═══ Recorded information

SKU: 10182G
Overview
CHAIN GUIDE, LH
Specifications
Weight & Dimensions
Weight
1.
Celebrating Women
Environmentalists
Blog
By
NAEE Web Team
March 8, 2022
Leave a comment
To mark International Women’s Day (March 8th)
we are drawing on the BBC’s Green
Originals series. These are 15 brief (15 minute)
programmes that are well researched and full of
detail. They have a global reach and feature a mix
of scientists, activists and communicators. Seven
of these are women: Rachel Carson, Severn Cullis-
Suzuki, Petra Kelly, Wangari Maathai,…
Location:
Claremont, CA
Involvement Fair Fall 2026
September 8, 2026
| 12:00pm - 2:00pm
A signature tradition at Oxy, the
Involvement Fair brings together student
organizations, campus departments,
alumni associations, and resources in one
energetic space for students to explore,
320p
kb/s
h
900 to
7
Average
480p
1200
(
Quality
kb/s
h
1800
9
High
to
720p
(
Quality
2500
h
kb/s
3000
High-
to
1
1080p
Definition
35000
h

══════
═══ Recorded information

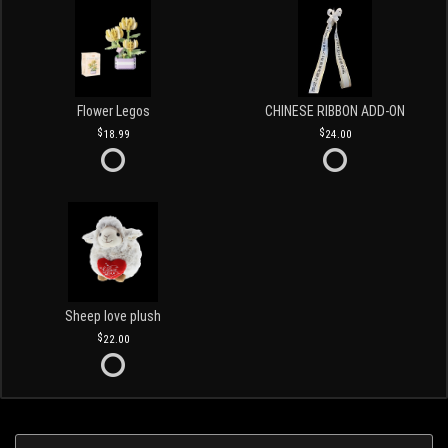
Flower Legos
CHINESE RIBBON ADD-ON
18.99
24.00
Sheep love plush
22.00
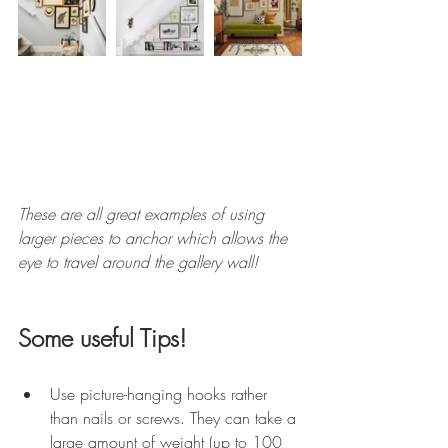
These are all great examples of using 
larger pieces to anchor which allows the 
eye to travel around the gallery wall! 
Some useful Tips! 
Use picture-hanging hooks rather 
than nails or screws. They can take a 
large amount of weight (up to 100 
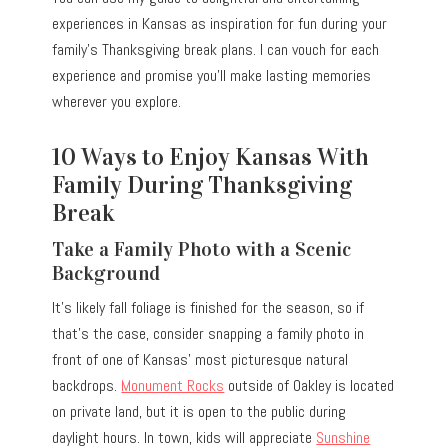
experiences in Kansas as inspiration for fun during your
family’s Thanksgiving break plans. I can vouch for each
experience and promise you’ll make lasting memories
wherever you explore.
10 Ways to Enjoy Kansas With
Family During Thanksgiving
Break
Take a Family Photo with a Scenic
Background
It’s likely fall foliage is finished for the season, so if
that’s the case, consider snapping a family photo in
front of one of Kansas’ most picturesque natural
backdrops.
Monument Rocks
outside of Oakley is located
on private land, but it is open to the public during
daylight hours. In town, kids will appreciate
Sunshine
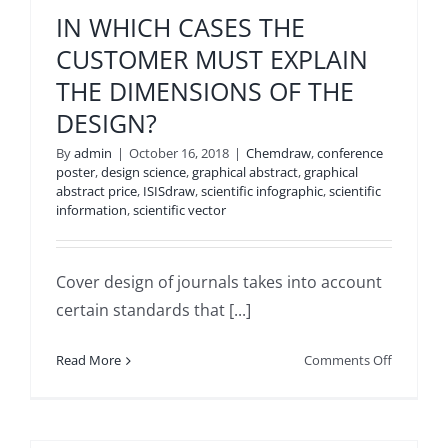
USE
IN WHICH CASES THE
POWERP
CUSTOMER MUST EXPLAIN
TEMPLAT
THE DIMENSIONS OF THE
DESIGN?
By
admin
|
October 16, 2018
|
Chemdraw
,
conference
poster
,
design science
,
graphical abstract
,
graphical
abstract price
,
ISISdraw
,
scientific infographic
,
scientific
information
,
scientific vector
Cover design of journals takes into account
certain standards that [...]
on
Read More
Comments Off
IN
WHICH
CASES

══════
═══ Recorded information

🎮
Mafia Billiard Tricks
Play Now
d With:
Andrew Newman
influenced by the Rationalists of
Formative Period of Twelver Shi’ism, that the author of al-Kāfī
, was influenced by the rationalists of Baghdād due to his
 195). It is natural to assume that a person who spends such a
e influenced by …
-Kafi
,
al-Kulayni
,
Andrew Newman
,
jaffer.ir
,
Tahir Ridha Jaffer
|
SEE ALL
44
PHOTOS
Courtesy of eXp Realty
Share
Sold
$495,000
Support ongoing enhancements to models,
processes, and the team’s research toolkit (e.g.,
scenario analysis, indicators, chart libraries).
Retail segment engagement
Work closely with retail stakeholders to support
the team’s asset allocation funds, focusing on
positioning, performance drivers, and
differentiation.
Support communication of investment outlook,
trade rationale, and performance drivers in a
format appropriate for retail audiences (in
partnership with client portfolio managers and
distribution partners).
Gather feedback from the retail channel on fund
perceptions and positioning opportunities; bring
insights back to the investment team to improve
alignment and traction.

══════

• Work request: From the data above, reproduce word for word the lines running from the line with "SKU: 10182G" to the line with "Originals series. These", ends included.

• Response for this exercise:
SKU: 10182G
Overview
CHAIN GUIDE, LH
Specifications
Weight & Dimensions
Weight
1.
Celebrating Women
Environmentalists
Blog
By
NAEE Web Team
March 8, 2022
Leave a comment
To mark International Women’s Day (March 8th)
we are drawing on the BBC’s Green
Originals series. These are 15 brief (15 minute)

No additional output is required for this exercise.